I'm also not a fan of pylint - and I just ran it against a small project, 812 LOC of Python.
The code was developed with help of the 'pep8' tool which only finds 12 offending lines we declared ok (all too long, but it's SQL where formatting for readability is more important than 80 chars..) and wlthough pylint gives it a 7.26/10 there's a TON of errors.
So yes, I could now spend a while blacklisting some rules, fixing some stuff, but the defaults are just so bad I won't bother, as usual. Because I think the shape of this code is pretty good.
I beg to differ, to me python (and js) are tolerable languages only when they are controlled with linters and automated tests. And pylint is still the best linter for big python projects. It is fully configurable and each and every default rule is interesting per se. For example, a class with no `__init__`, no or too many attributes or methods, is a potential code smell and candidate for refactoring.
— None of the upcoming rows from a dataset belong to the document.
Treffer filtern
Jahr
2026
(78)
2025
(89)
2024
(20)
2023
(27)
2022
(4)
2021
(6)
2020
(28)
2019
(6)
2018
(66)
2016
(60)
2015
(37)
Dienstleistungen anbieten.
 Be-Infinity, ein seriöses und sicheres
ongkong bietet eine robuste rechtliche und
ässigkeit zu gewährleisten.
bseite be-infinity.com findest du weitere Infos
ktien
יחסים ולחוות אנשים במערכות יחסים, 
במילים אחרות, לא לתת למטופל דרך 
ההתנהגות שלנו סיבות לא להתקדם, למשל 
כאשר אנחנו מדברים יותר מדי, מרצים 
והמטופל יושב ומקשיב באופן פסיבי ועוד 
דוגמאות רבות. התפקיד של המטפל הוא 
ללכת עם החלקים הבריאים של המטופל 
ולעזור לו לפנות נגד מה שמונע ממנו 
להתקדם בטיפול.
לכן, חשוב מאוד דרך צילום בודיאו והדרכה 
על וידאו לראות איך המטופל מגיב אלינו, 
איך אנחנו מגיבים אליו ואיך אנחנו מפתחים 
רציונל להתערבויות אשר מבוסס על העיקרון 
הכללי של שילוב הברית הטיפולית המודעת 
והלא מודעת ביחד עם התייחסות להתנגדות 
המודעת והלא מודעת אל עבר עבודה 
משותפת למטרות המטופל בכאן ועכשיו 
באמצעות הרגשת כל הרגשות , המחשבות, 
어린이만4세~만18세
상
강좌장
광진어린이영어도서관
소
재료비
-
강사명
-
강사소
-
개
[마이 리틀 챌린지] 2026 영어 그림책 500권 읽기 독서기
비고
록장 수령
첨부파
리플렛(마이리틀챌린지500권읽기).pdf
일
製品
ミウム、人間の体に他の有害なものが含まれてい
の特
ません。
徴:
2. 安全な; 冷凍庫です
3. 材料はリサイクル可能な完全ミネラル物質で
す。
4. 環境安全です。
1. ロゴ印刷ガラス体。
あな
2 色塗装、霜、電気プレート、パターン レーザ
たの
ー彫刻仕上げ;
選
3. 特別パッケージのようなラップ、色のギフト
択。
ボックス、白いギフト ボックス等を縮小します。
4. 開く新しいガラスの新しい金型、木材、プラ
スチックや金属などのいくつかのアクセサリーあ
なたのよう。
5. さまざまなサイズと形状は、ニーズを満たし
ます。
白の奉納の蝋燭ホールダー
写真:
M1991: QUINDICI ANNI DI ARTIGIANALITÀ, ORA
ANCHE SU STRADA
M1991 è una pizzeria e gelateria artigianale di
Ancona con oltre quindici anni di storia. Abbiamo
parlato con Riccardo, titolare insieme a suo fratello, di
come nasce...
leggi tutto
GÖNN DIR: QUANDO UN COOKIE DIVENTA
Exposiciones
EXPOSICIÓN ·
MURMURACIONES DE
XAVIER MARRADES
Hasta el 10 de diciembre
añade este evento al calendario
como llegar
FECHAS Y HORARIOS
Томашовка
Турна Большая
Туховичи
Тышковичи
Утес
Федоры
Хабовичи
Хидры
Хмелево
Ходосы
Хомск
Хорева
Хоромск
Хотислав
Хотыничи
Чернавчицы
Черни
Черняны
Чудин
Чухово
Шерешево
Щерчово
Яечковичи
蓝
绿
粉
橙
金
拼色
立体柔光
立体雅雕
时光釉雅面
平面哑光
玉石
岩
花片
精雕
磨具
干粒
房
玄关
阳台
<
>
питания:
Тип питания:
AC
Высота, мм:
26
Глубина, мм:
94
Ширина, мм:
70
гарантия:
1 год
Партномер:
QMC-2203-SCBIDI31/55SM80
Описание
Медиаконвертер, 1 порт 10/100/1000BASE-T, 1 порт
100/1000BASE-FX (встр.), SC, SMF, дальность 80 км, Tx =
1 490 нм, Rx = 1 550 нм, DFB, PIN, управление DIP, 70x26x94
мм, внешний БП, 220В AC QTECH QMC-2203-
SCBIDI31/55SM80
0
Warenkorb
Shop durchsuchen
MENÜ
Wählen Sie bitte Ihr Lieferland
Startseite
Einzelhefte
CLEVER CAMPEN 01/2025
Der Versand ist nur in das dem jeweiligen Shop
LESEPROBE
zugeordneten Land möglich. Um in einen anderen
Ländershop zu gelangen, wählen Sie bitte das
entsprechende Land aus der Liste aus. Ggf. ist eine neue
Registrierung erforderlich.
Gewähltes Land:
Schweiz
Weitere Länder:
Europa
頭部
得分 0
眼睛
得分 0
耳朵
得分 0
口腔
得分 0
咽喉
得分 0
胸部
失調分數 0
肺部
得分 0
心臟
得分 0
Are you not in the module's global scope? If you are pylint is right and you wrong, you need to move this line inside a function or a class. There should be no code running at module level. Here you might argue that this is akin to a decorator, and that bar will not be called, so yes it is a corner case, but the main rule (only allow consts at module level) is still useful, and I'd say vital even.
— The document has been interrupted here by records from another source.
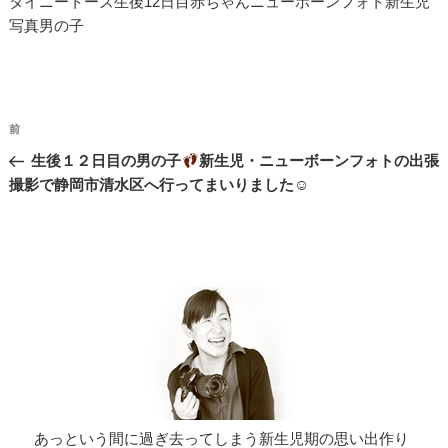
タイニートーズ生後12日目赤ちゃんニューボーンフォト新生児
写真男の子
投
過
前
稿
去
生後１２日目の男の子
新生児・ニューボーンフォトの出張
ナ
の
撮影で静岡市清水区へ行ってまいりました☺︎
投
ビ
稿
ゲ
ー
シ
ョ
ン
あっという間に過ぎ去ってしまう新生児期の思い出作り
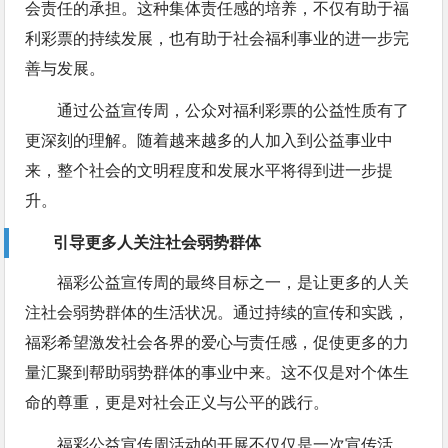
会责任的承担。这种集体责任感的培养，不仅有助于福
利彩票的持续发展，也有助于社会福利事业的进一步完
善与发展。
通过公益宣传周，公众对福利彩票的公益性质有了
更深刻的理解。随着越来越多的人加入到公益事业中
来，整个社会的文明程度和发展水平将得到进一步提
升。
引导更多人关注社会弱势群体
福彩公益宣传周的最终目标之一，是让更多的人关
注社会弱势群体的生活状况。通过持续的宣传和实践，
福彩希望激发社会各界的爱心与责任感，促使更多的力
量汇聚到帮助弱势群体的事业中来。这不仅是对个体生
命的尊重，更是对社会正义与公平的践行。
福彩公益宣传周活动的开展不仅仅是一次宣传活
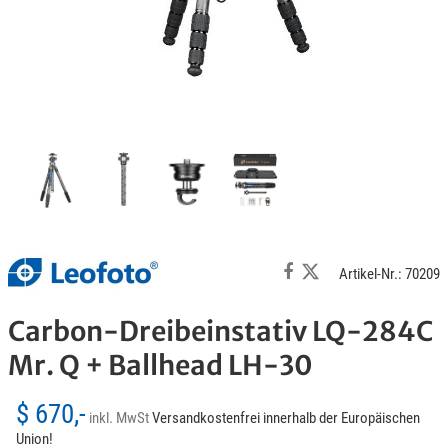
Artikel-Nr.: 70209
Carbon-Dreibeinstativ LQ-284C
Mr. Q + Ballhead LH-30
$ 670,-
inkl. MwSt
Versandkostenfrei innerhalb der Europäischen
Union!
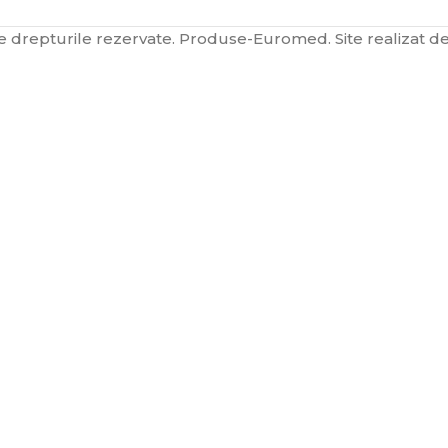
 drepturile rezervate. Produse-Euromed. Site realizat d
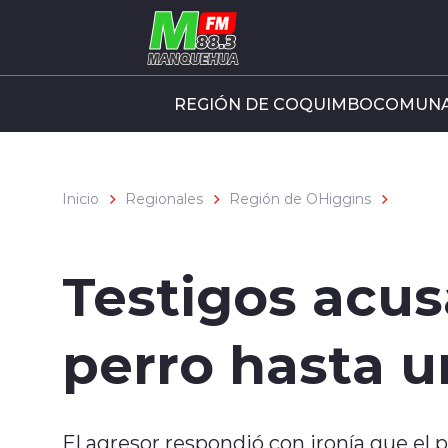
Click acá para ir directamente al contenido
REGIÓN DE COQUIMBO
COMUNA
Inicio
Regionales
Región de OHiggins
Testigos acus
perro hasta 
El agresor respondió con ironía que el p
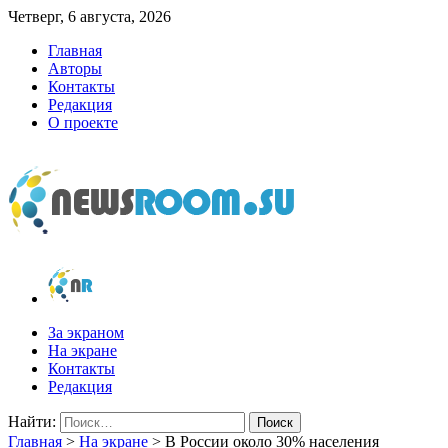
Четверг, 6 августа, 2026
Главная
Авторы
Контакты
Редакция
О проекте
newsroom.su
Новости о новостях
За экраном
На экране
Контакты
Редакция
Найти:
Главная
>
На экране
>
В России около 30% населения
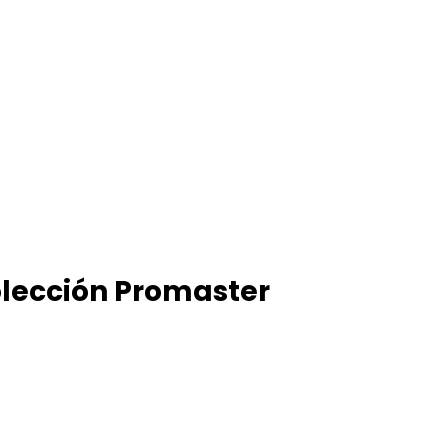
colección Promaster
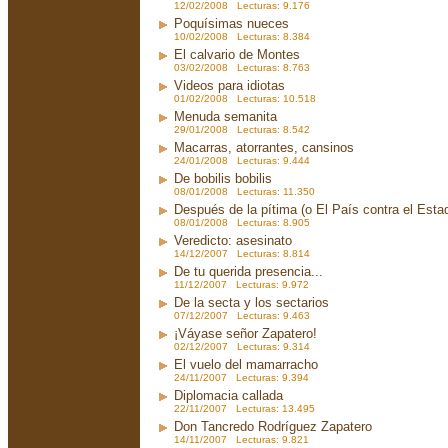
12/02/2008 Lecturas: 9.176
Poquísimas nueces
10/02/2008 Lecturas: 8.384
El calvario de Montes
03/02/2008 Lecturas: 8.763
Videos para idiotas
01/02/2008 Lecturas: 10.518
Menuda semanita
29/01/2008 Lecturas: 8.542
Macarras, atorrantes, cansinos
24/01/2008 Lecturas: 9.444
De bobilis bobilis
08/01/2008 Lecturas: 11.350
Después de la pítima (o El País contra el Est
08/01/2008 Lecturas: 8.905
Veredicto: asesinato
14/12/2007 Lecturas: 8.814
De tu querida presencia...
11/12/2007 Lecturas: 9.972
De la secta y los sectarios
07/12/2007 Lecturas: 9.463
¡Váyase señor Zapatero!
02/12/2007 Lecturas: 9.314
El vuelo del mamarracho
24/11/2007 Lecturas: 9.394
Diplomacia callada
22/11/2007 Lecturas: 13.495
Don Tancredo Rodríguez Zapatero
14/11/2007 Lecturas: 9.821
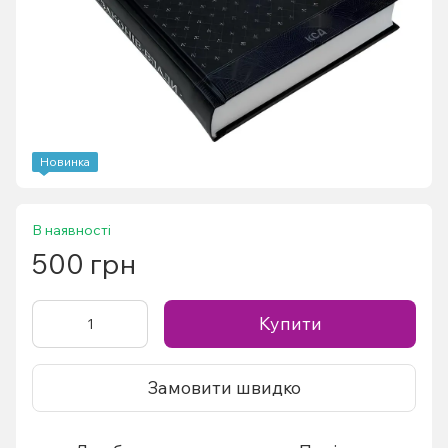
Новинка
В наявності
500 грн
Купити
Замовити швидко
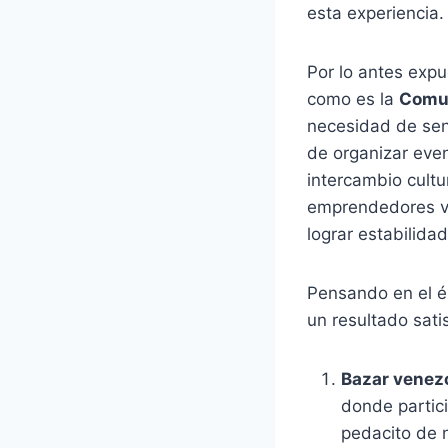
esta experiencia.
Por lo antes expu
como es la
Comu
necesidad de sent
de organizar eve
intercambio cultu
emprendedores ve
lograr estabilida
Pensando en el éx
un resultado satis
Bazar venez
donde partic
pedacito de n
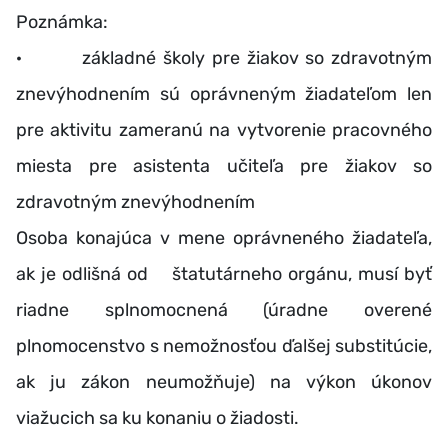
Poznámka:
· základné školy pre žiakov so zdravotným
znevýhodnením sú oprávneným žiadateľom len
pre aktivitu zameranú na vytvorenie pracovného
miesta pre asistenta učiteľa pre žiakov so
zdravotným znevýhodnením
Osoba konajúca v mene oprávneného žiadateľa,
ak je odlišná od štatutárneho orgánu, musí byť
riadne splnomocnená (úradne overené
plnomocenstvo s nemožnosťou ďalšej substitúcie,
ak ju zákon neumožňuje) na výkon úkonov
viažucich sa ku konaniu o žiadosti.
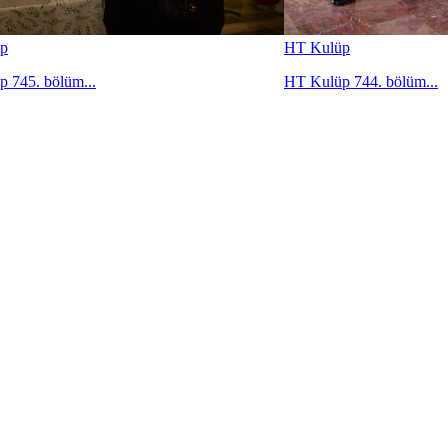
p
HT Kulüp
 745. bölüm...
HT Kulüp 744. bölüm...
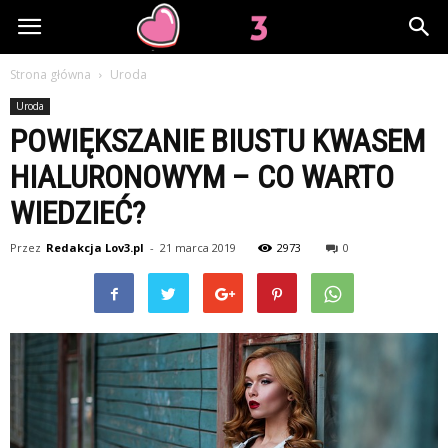
Lov3.pl
Strona główna
Uroda
Uroda
POWIĘKSZANIE BIUSTU KWASEM
HIALURONOWYM – CO WARTO
WIEDZIEĆ?
Przez
Redakcja Lov3.pl
-
21 marca 2019
2973
0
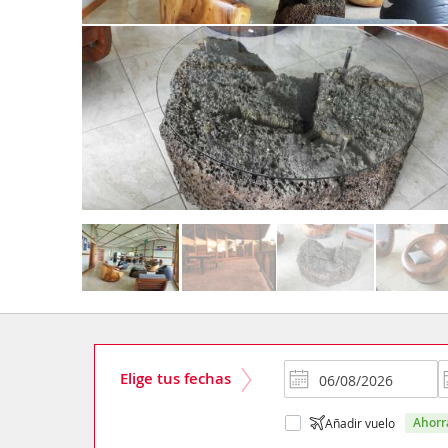
Elige tus fechas
ahor
Añadir vuelo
This is exactly why it has ignore flags. Remember Python's attitude is "explicit is better than implicit": if you know what you are doing, you just put a flag over it. pylint is trying to catch the cases where a person didn't know what they're doing. I'd rather have to add a flag than have it miss those.
I don't know any other linter for any other language that complains about too many methods (or too many lines in a method, or too long variable names, etc) in a class.
I should know my domain better than pylint.
It's not specific to a language. Those are all code complexity measures. When you see those flags you should at least consider refactoring (and if things are best the way they are you can put a pylint-ignore comment with an explanation right above it).
> Because I think the shape of this code is pretty good.
That's the wrong attitude. Nobody commits code they don't think is good, but unless you measure "good" objectively and thoroughly there can always be problems you don't notice.
The entire point of the article is that there ARE bugs buried in all that noise, and that you can surface and prevent them from being Future Wink's problem by spending an hour today to fix the tooling. For 800 lines it should take you far less than an hour, and if there is a "TON" of complaints there are probably one or 2 real bugs. Multiply that by 10k LOC and you start to realize the scope of the problem.
Take the pain, fix it today while you are just at 800, so when you're 1000 or 5000 it's 5000 lines of better code.
Agreed. I mean you don't need to follow it religiously, but it's pretty workable with a small blacklist (docstrings, locally disabled, and a few more I don't instantly recall). When the hacks get bad, maybe the odd `#pylint: disable=<blah>` but at least it shows you've though about the pylint warning.
>> If the errors are utter garbage, delete those checks from the configuration.
I've never had "utter garbage" errors. I've had errors I didn't agree with/made the conscious choice to ignore. And I've had errors I thought were garbage, but really I just didn't fully understand them.
(Although I've experienced how applying it to an existing, unlinted project is horrible.)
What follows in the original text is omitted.